Alexander Calder (American, 1898-1976)
Untitled (Standing Mobile, c. 1965)
Sheet metal, brass, wire, and paint, height 5 3/4 in. (14.6 cm), width 5 in. (12.5 cm) including the mobile element, depth 2 3/4 in. (7.0 cm).
Condition: Paint losses.
Provenance: Purchased at a charity auction in Roxbury, Connecticut, approximately sixty years ago by Martin and Anne Wangh, through to the current owner by descent.
N.B. This work is registered in the archives of the Calder Foundation, New York, as application number A28062.
By the 1960s, Alexander Calder had established a successful, international career as an artist. During that decade, he received numerous awards, exhibited his sculptures and paintings in gallery shows in New York and Paris and in museum retrospectives at the Tate Gallery in London, the Solomon R. Guggenheim Museum in New York, and the Musée National d'Art Moderne in Paris. At the same time, Calder maintained a very high rate of production, working on large-scale sculpture commissions as well as small works like this untitled standing mobile.
Though born into a family of artists, Calder initially rejected an artistic career, choosing instead to study mechanical engineering. Ultimately, he conceded to his artistic roots and enrolled in the Art Students League in New York in 1923 and soon afterwards began making regular visits to Paris where he worked on and exhibited small, figurative wire sculptures. In Paris, Calder met fellow artists Joan Miró, Fernand Léger, and Piet Mondrian, all of whom influenced Calder's progression to abstract forms in his works. Calder created his first kinetic sculptures in 1931, and Marcel Duchamp began referring to the works as "mobiles." At first, Calder's mobiles were motorized, but he quickly realized that he could propel his works through ambient air currents.

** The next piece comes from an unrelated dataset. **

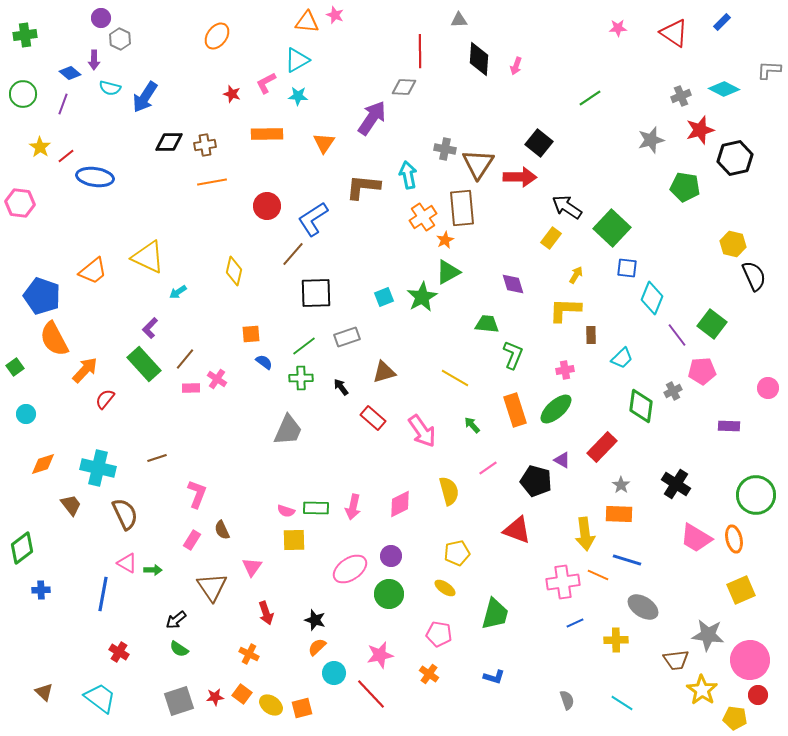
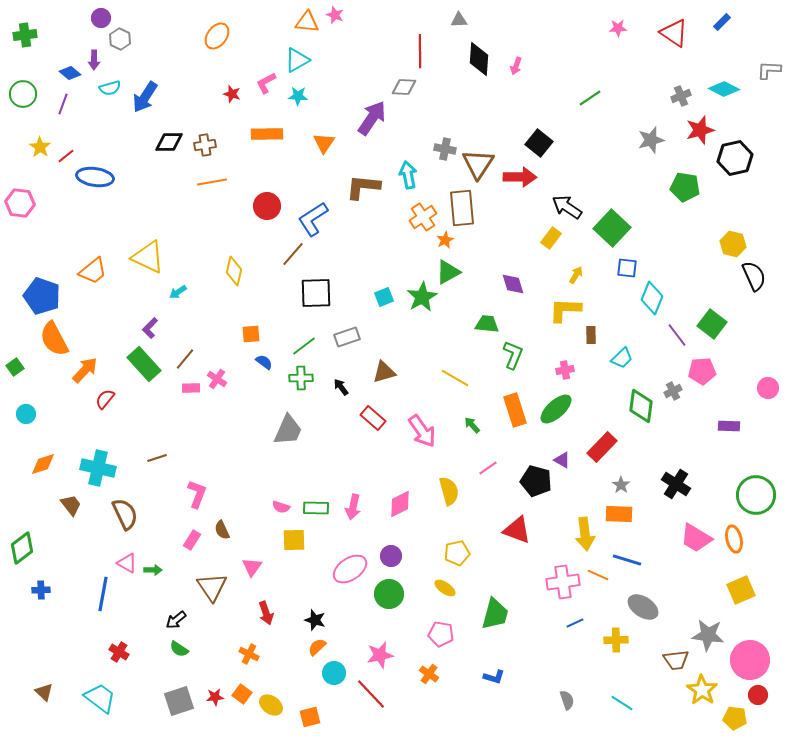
cyan semicircle at (110, 88): rotated 30 degrees counterclockwise
pink semicircle at (286, 511): moved 5 px left, 4 px up
pink pentagon at (439, 634): moved 2 px right
orange square at (302, 708): moved 8 px right, 9 px down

Calder worked persistently throughout his career on variations of his abstract mobiles (suspended moving sculptures), standing mobiles (anchored moving sculptures), and stabiles (stationary constructions). The scale of his sculptures varies widely, from colossal outdoor stabiles to diminutive standing mobiles. Though he often made small maquettes as part of the design process for large sculptures, he meant the majority of his small sculptures to be artworks in their own rights. For this untitled standing mobile, Calder employed his hallmark form--colorful, abstract shapes suspended on carefully balanced systems of wire hangers. Calder's interests in physics, astronomy, and kinetics, coupled with his involvement in the Abstraction-Création group of artists in Paris, informed the primary colors and geometric and organic shapes he used in his carefully engineered constructions. The sturdy, tripod base of this tiny standing mobile gives way to a thin, delicate wire that sits on the tip of the base via a tiny dimple on the underside of the wire. Calder weighted the circular shapes on either end of the wire to enable it to balance perfectly. Engineering skill, artistic genius, elegance, and playfulness all characterize Calder's œuvre. Describing his motives, Calder told an interviewer, "I want to make things that are fun to look at, that have no propaganda value whatsoever." 1
1. "Calder" in Selden Rodman, Conversations with Artists, (New York: 1957), pp. 136-142 in Martha Prather, Alexander S.C. Rower, and Arnauld Pierre, Alexander Calder: 1898-1976, National Gallery of Art, Washington (New Haven and London: Yale UP, 1998), exh. cat.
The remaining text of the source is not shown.